To begin with, let’s configure three devices that are each reachable by a separate IP address. We create a list of ip addresses in a file:

# content of devices.json
["192.168.0.1", "192.168.0.2", "192.168.0.3"]

We now create a local pytest plugin which reads the configuration data, implements a per-process device fixture and the master-to-slave communication to configure each subprocess according to our device list:

# content of conftest.py

import pytest

def read_device_list():
    import json
    with open("devices.json") as f:
        return json.load(f)

def pytest_configure(config):
     # read device list if we are on the master
     if not hasattr(config, "slaveinput"):
        config.iplist = read_device_list()

def pytest_configure_node(node):
    # the master for each node fills slaveinput dictionary
    # which pytest-xdist will transfer to the subprocess
    node.slaveinput["ipadr"] = node.config.iplist.pop()

@pytest.fixture(scope="session")
def device(request):
    slaveinput = getattr(request.config, "slaveinput", None)
    if slaveinput is None: # single-process execution
        ipadr = read_device_list()[0]
    else: # running in a subprocess here
        ipadr = slaveinput["ipadr"]
    return Device(ipadr)

class Device:
    def __init__(self, ipadr):
        self.ipadr = ipadr

    def __repr__(self):
        return "<Device ip=%s>" % (self.ipadr)
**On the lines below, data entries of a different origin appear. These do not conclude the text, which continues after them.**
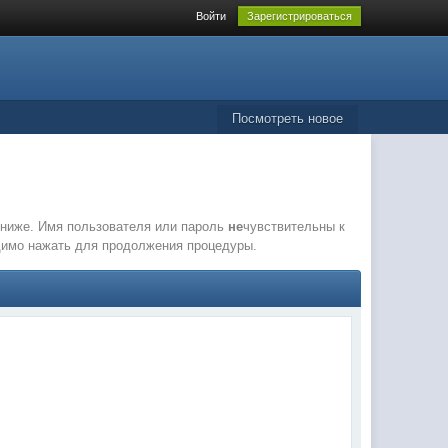
Войти
Зарегистрироваться
Посмотреть новое
е ниже. Имя пользователя или пароль
не
чувствительны к
одимо нажать для продолжения процедуры.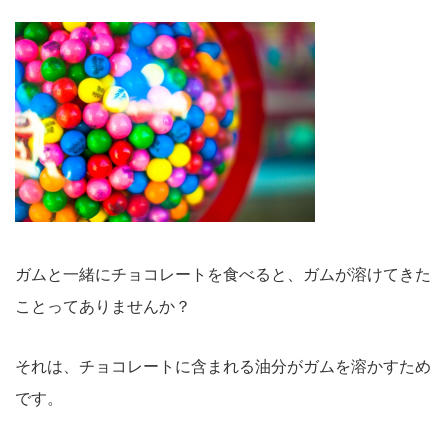
ガムと一緒にチョコレートを食べると、ガムが溶けてきた
ことってありませんか？
それは、チョコレートに含まれる油分がガムを溶かすため
です。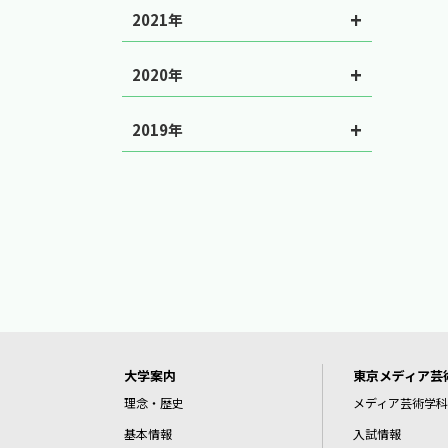
2021年
2020年
2019年
大学案内
東京メディア芸
理念・歴史
メディア芸術学科
基本情報
入試情報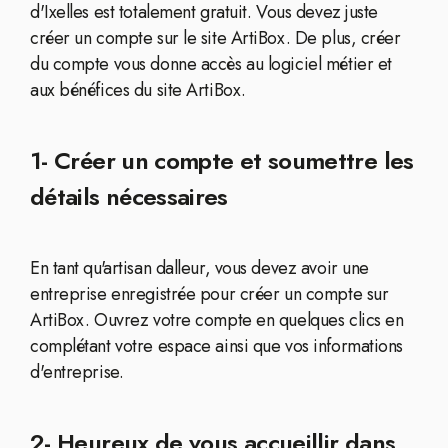
d'Ixelles est totalement gratuit. Vous devez juste
créer un compte sur le site ArtiBox. De plus, créer
du compte vous donne accès au logiciel métier et
aux bénéfices du site ArtiBox.
1- Créer un compte et soumettre les
détails nécessaires
En tant qu'artisan dalleur, vous devez avoir une
entreprise enregistrée pour créer un compte sur
ArtiBox. Ouvrez votre compte en quelques clics en
complétant votre espace ainsi que vos informations
d'entreprise.
2- Heureux de vous accueillir dans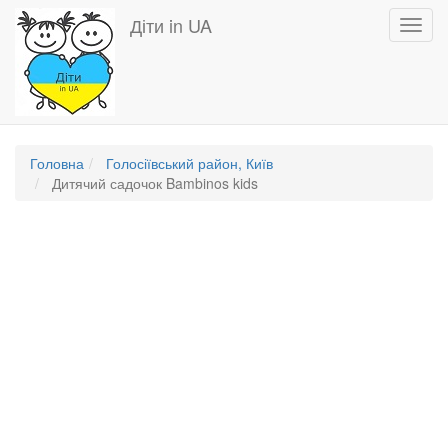
Перейти
Діти in UA
Toggl
до
navig
основного
вмісту
Головна
Голосіївський район, Київ
Дитячий садочок Bambinos kids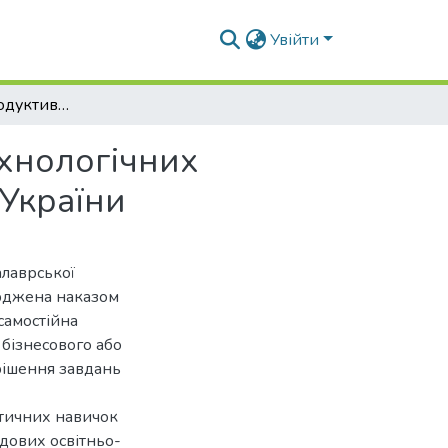
Увійти
Формування продуктивності сої залежно від технологічних прийомів в умовах Правобережного Лісостепу України
ехнологічних
України
алаврської
ерджена наказом
самостійна
 бізнесового або
рішення завдань
ктичних навичок
адових освітньо-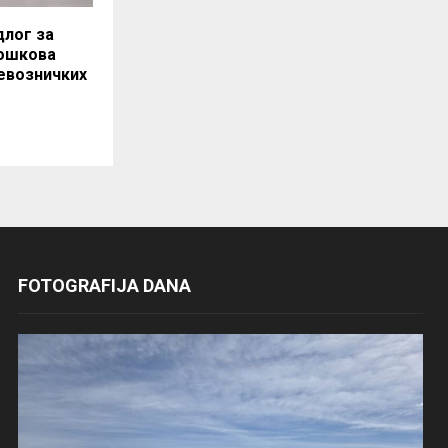
длог за
ошкова
евозничких
FOTOGRAFIJA DANA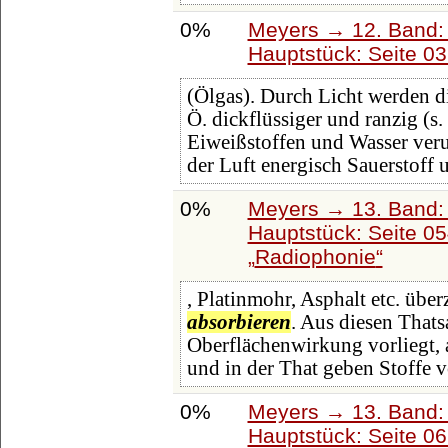
0%
Meyers → 12. Band:
Hauptstück: Seite 0
(Ölgas). Durch Licht werden d
Ö. dickflüssiger und ranzig (s.
Eiweißstoffen und Wasser veru
der Luft energisch Sauerstoff 
0%
Meyers → 13. Band: 
Hauptstück: Seite 0
Radiophonie
, Platinmohr, Asphalt etc. über
absorbieren
. Aus diesen Thats
Oberflächenwirkung vorliegt, an
und in der That geben Stoffe
0%
Meyers → 13. Band: 
Hauptstück: Seite 0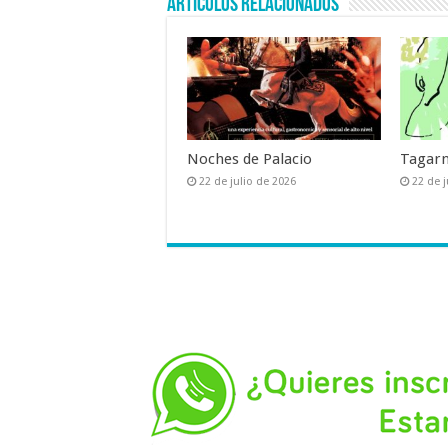
Artículos relacionados
Noches de Palacio
Tagarn
22 de julio de 2026
22 de j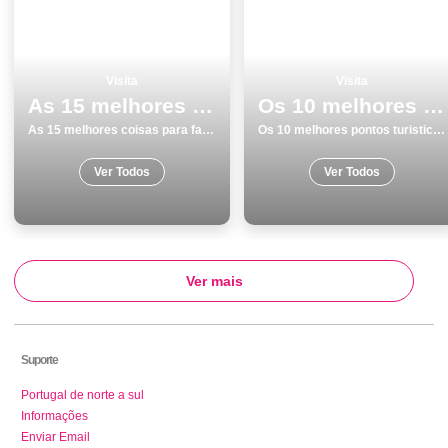
Visita
Visita
As 15 melhores coisas para fazer no inverno em Lagoa
Os 10 melhores pontos turisticos e passeios em Sesimbra
As 15 melhores coisas para fazer no inverno em Lagoa
Os 10 melhores pontos turisticos e passeios em Sesimbra
Ver Todos
Ver Todos
Ver mais
Suporte
Portugal de norte a sul
Informações
Enviar Email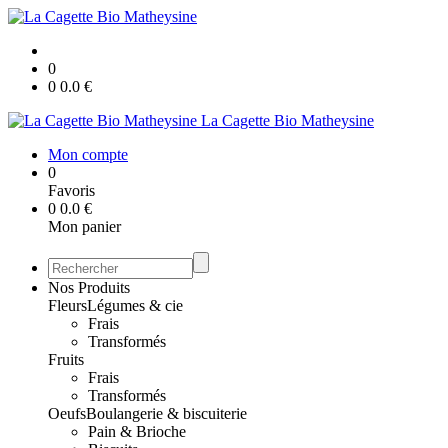
0
0
0.0
€
La Cagette Bio Matheysine
Mon compte
0
Favoris
0
0.0
€
Mon panier
Nos Produits
Fleurs
Légumes & cie
Frais
Transformés
Fruits
Frais
Transformés
Oeufs
Boulangerie & biscuiterie
Pain & Brioche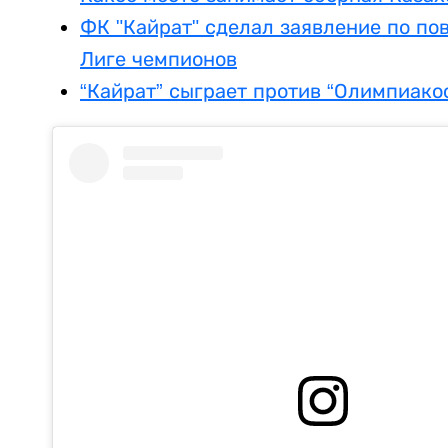
ФК "Кайрат" сделал заявление по по
Лиге чемпионов
“Кайрат” сыграет против “Олимпиакос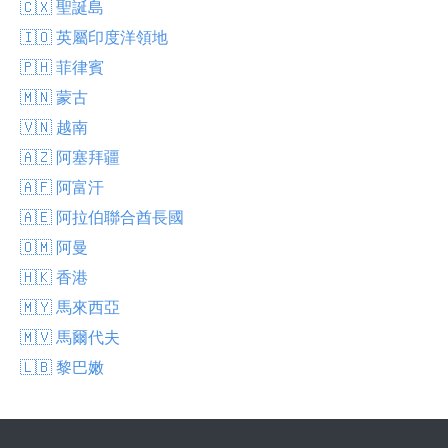
🇨🇽 聖誕島
🇮🇴 英屬印度洋領地
🇵🇭 菲律賓
🇲🇳 蒙古
🇻🇳 越南
🇦🇿 阿塞拜疆
🇦🇫 阿富汗
🇦🇪 阿拉伯聯合酋長國
🇴🇲 阿曼
🇭🇰 香港
🇲🇾 馬來西亞
🇲🇻 馬爾代夫
🇱🇧 黎巴嫩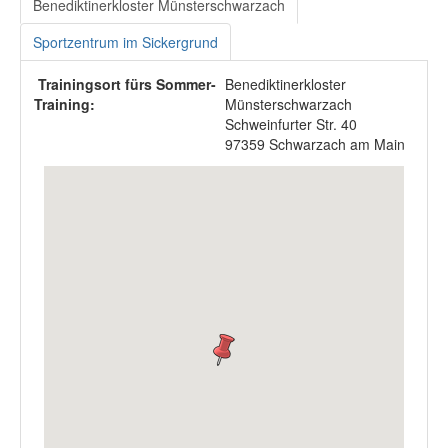
Benediktinerkloster Münsterschwarzach
Sportzentrum im Sickergrund
Trainingsort fürs Sommer-
Benediktinerkloster
Training:
Münsterschwarzach
Schweinfurter Str. 40
97359 Schwarzach am Main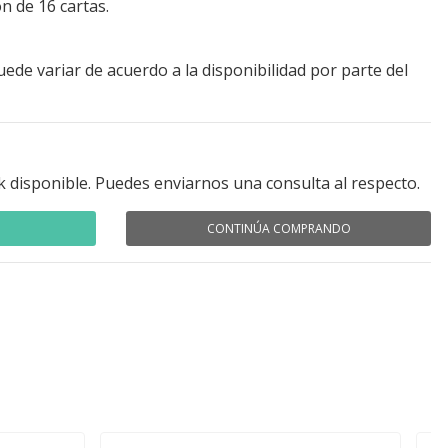
n de 16 cartas.
ede variar de acuerdo a la disponibilidad por parte del
k disponible. Puedes enviarnos una consulta al respecto.
CONTINÚA COMPRANDO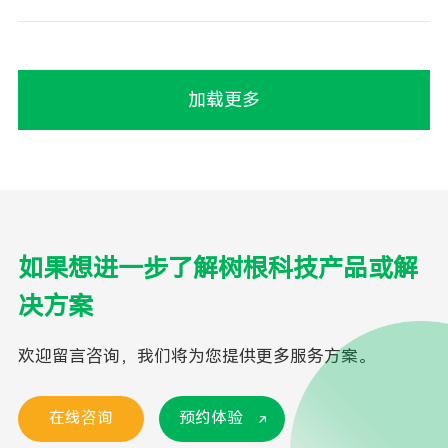
加载更多
如果想进一步了解树根科技产品或解
决方案
欢迎留言咨询，我们将为您提供更多服务方案。
在线咨询
预约体验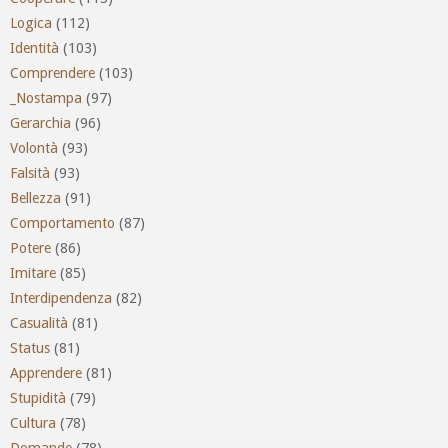
Logica
(112)
Identità
(103)
Comprendere
(103)
_Nostampa
(97)
Gerarchia
(96)
Volontà
(93)
Falsità
(93)
Bellezza
(91)
Comportamento
(87)
Potere
(86)
Imitare
(85)
Interdipendenza
(82)
Casualità
(81)
Status
(81)
Apprendere
(81)
Stupidità
(79)
Cultura
(78)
We can now write tests that simply make use of the device fixture by using its name as an argument to a test function:

# content of test_device.py
import time

def test_device1(device):
    time.sleep(2)  # simulate long test time
    assert 0, device

def test_device2(device):
    time.sleep(2)  # simulate long test time
    assert 0, device

def test_device3(device):
    time.sleep(2)  # simulate long test time
    assert 0, device

Let’s first run the tests in a single-process, only using a single device (also using some reporting option to shorten output):

$ py.test test_device.py -q --tb=line
FFF
================================= FAILURES =================================
/tmp/doc-exec-9/test_device.py:5: AssertionError: <Device ip=192.168.0.1>
/tmp/doc-exec-9/test_device.py:9: AssertionError: <Device ip=192.168.0.1>
/tmp/doc-exec-9/test_device.py:13: AssertionError: <Device ip=192.168.0.1>
3 failed in 6.02 seconds

As to be expected, we get six seconds execution time (3 tests times 2 seconds each).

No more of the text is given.